Namun dapat kita tarik benang merahnya bahwa oleh kritikan itu menciptakan aspirasi untuk melakukan sesuatu. Setidaknya memicu dan memacu pihak yang dikritik untuk melakukan tindakan korektif maupun tindakan preventif.
Dapat diyakini bahwa pembuat mural bukanlah politisi maupun figur publik. Mereka adalah masyarakat yang tidak memiliki media sehingga memanfaatkan ruang publik untuk menyampaikan aspirasinya.
Hal inilah yang menjadi pro dan kontra di tengah masyarakat kita. Perkaranya mural bukan hanya sekadar benar dan salah. Mari kita kupas.
Mural tidak memiliki unsur argumentasi yang logis apalagi memicu dan memacu aspirasi yang bermanfaat. Bagi saya mural hanya “Lempar Batu sembunyi tangan”. Selepas melemparkan kritik si pengkritik menghilang tidak jelas rimbanya. Jadi kemana akan diberikan jawaban atau counter terhadap kritikan tersebut tidak jelas.
Berikutnya adalah alasan dan data apa yang dipakai sebagai dasar dan landasan kritikan itu tidak jelas. Apa lagi solusi, jauh panggang dari api.

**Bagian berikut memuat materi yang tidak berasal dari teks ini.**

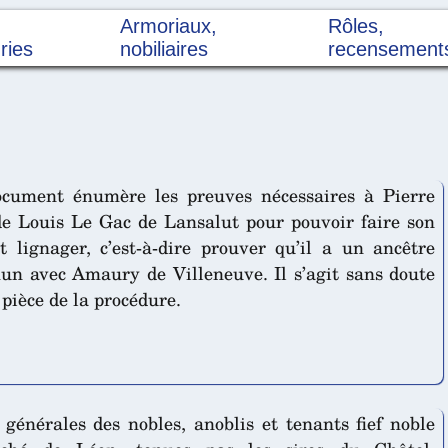
Armoriaux,
Rôles,
ries
nobiliaires
recensement
cument énumère les preuves nécessaires à Pierre
e Louis Le Gac de Lansalut pour pouvoir faire son
it lignager, c’est-à-dire prouver qu’il a un ancêtre
n avec Amaury de Villeneuve. Il s’agit sans doute
 pièce de la procédure.
générales des nobles, anoblis et tenants fief noble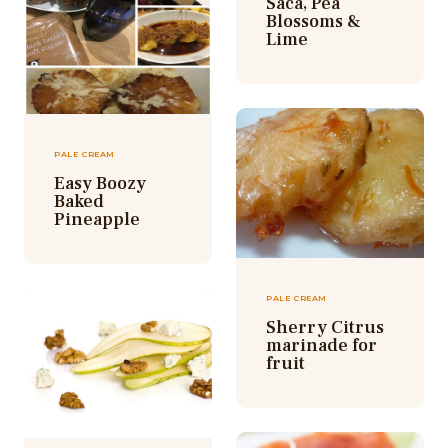
Saca, Pea
Blossoms &
Lime
PALE CREAM
Easy Boozy
Baked
Pineapple
PALE CREAM
Sherry Citrus
marinade for
fruit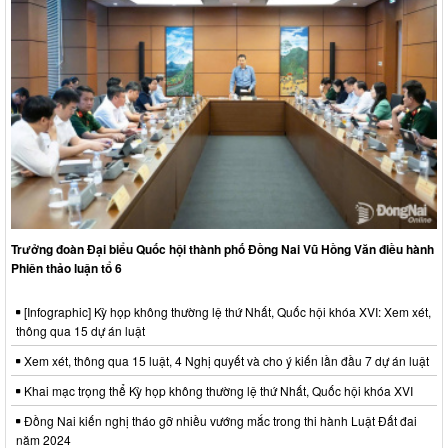
Trưởng đoàn Đại biểu Quốc hội thành phố Đồng Nai Vũ Hồng Văn điều hành
Phiên thảo luận tổ 6
[Infographic] Kỳ họp không thường lệ thứ Nhất, Quốc hội khóa XVI: Xem xét,
thông qua 15 dự án luật
Xem xét, thông qua 15 luật, 4 Nghị quyết và cho ý kiến lần đầu 7 dự án luật
Khai mạc trọng thể Kỳ họp không thường lệ thứ Nhất, Quốc hội khóa XVI
Đồng Nai kiến nghị tháo gỡ nhiều vướng mắc trong thi hành Luật Đất đai
năm 2024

Kebebasan berpendapat adalah kemerdekaan berpendapat. Sebuah kemerdekaan bila tidak memiliki latar belakang mengapa kemerdekaan itu harus diperjuangkan, maka dipastikan kemerdekaan itu tidak langgeng. Ada alasan mengapa merdeka, siapa yang ingin merdeka, bagaimana kemerdekaan itu diraih.
Dan yang paling penting bagaimana kemerdekaan itu diisi dengan progressive demi kemajuan sebuah bangsa/komunitas. Adakah kemerdekaan yang bertujuan negatif?
Saya kira tidak ada kemerdekaan yang diperjuangkan oleh bangsa-bangsa di dunia ini hanya untuk tujuan negatif. Setidaknya positif menurut pengusungnya dengan alasan dan argumentasi yang dapat mereka pertanggung jawabkan.
Argumentasi inilah yang sebuah unsur yang menurut saya tidak dapat dipenuhi mural. Dia tidak memiliki tujuan yang jelas. Apakah tujuan ekonomi sosial politik atau sekadar karya seni.
Komunitas mana yang meluncurkan kritik, apa latar belakang dan datanya, apa usulan untuk menyelesaikan masalah tidak ada. Dalam bahasa yang sederhana mural itu tidak kooperatif. Bercerita namun tidak ada narasinya. Hanya judul saja. Coba Anda bayangkan bisakah kita mengetahui sebuah cerita hanya dari judulnya saja?